Noé a six cents ans lorsque le déluge commence. Les eaux jaillissent des sources du grand abîme et les écluses du ciel s'ouvrent simultanément, selon une expression qui évoque le renversement de l'ordre créé en Genèse 1. Ce n'est pas une simple catastrophe naturelle : c'est un acte souverain de Dieu qui défait provisoirement sa création pour la renouveler.
Le chapitre insiste avec une précision quasi juridique sur les dates, les nombres et les catégories d'êtres vivants. Cette précision n'est pas ornementale : elle atteste l'historicité de l'événement et la fidélité exacte de Dieu à sa parole.
Leçons pour aujourd'hui
1. L'appel de Dieu précède toujours le jugement
« L'Éternel dit à Noé : Entre dans l'arche, toi et toute ta maison. » (Genèse 7.1)

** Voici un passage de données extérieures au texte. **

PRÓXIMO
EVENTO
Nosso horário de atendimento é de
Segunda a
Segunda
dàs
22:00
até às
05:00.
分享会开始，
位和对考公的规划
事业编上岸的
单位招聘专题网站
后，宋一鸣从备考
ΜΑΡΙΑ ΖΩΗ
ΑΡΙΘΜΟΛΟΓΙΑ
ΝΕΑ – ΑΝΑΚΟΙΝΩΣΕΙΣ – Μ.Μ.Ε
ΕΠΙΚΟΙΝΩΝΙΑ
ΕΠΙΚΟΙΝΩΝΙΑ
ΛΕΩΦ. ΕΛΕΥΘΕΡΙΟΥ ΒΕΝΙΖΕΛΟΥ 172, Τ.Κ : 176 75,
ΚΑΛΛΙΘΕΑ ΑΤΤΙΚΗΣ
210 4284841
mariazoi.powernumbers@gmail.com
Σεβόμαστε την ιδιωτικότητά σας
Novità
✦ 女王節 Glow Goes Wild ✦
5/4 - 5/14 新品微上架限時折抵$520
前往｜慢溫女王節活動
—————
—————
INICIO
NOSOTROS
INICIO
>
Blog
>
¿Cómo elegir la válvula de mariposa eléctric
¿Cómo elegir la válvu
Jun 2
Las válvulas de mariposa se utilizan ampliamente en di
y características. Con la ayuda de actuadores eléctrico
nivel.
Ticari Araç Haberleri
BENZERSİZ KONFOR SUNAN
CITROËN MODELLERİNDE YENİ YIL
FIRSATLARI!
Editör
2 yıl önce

Avant que le déluge commence, Dieu appelle. Il ne frappe pas sans avertir ; il ne juge pas sans avoir ouvert une porte. Pendant cent vingt ans, Noé avait prêché (2 Pierre 2.5) et l'arche avait été visible de tous. La grâce précède le jugement : c'est un principe constant de l'Écriture. Aujourd'hui encore, l'Évangile retentit avant le jugement dernier. Ceux qui périssent ne périssent pas parce qu'ils n'ont pas été appelés, mais parce qu'ils n'ont pas répondu.
2. La fermeture de la porte est un acte de Dieu
« L'Éternel ferma la porte sur Noé. » (Genèse 7.16)
Ce verset est d'une solennité absolue. Ce n'est pas Noé qui ferme la porte : c'est Dieu. Ceux qui étaient dehors n'avaient plus aucune issue. Il viendra un jour où la porte de la grâce sera fermée définitivement, non par un homme, mais par la main de Dieu lui-même. John MacArthur écrivait : « Il y a un moment où Dieu cesse de s'offrir, non par manque de miséricorde, mais parce que le temps a été épuisé. » Cette vérité doit produire en nous une urgence réelle pour l'Évangile.
3. Le salut est pour la maison, pas seulement pour l'individu
« Entre dans l'arche, toi et toute ta maison. » (Genèse 7.1)
Dieu sauve Noé, et avec lui toute sa famille. Ce principe de solidarité familiale traverse toute l'Écriture : Rahab et sa maison (Josué 6.25), le geôlier de Philippes et sa maison (Actes 16.31). Cela ne signifie pas que la foi d'un parent sauve mécaniquement ses enfants, mais que la fidélité d'un croyant crée un environnement où la grâce peut agir. La responsabilité des parents envers l'âme de leurs enfants est ici inscrite dans la pierre.
4. Le jugement de Dieu est total et sans exception
« Tout ce qui avait le souffle de vie dans les narines, tout ce qui était sur la terre ferme, mourut. » (Genèse 7.22)
Aucun être humain hors de l'arche ne survécut. Le jugement fut universel, sans exception de rang, d'intelligence ou de mérite humain. Cela remet à sa juste place toute prétention humaine à mériter la grâce de Dieu. Ce qui a sauvé Noé, ce n'est pas sa vertu propre : c'est l'arche. Ce qui nous sauve aujourd'hui, ce n'est pas notre piété : c'est Christ seul.
Conclusion
Genèse 7 est une image du salut par substitution : à l'intérieur de l'arche, la mort ne peut atteindre ; à l'extérieur, rien ne résiste au jugement. L'arche de Noé n'est qu'une ombre ; le vrai refuge est Jésus-Christ, en qui seul nous sommes mis à l'abri de la colère à venir (1 Thessaloniciens 1.10). Gloire à Dieu qui, dans sa souveraineté, ferme la porte sur les siens pour les protéger éternellement.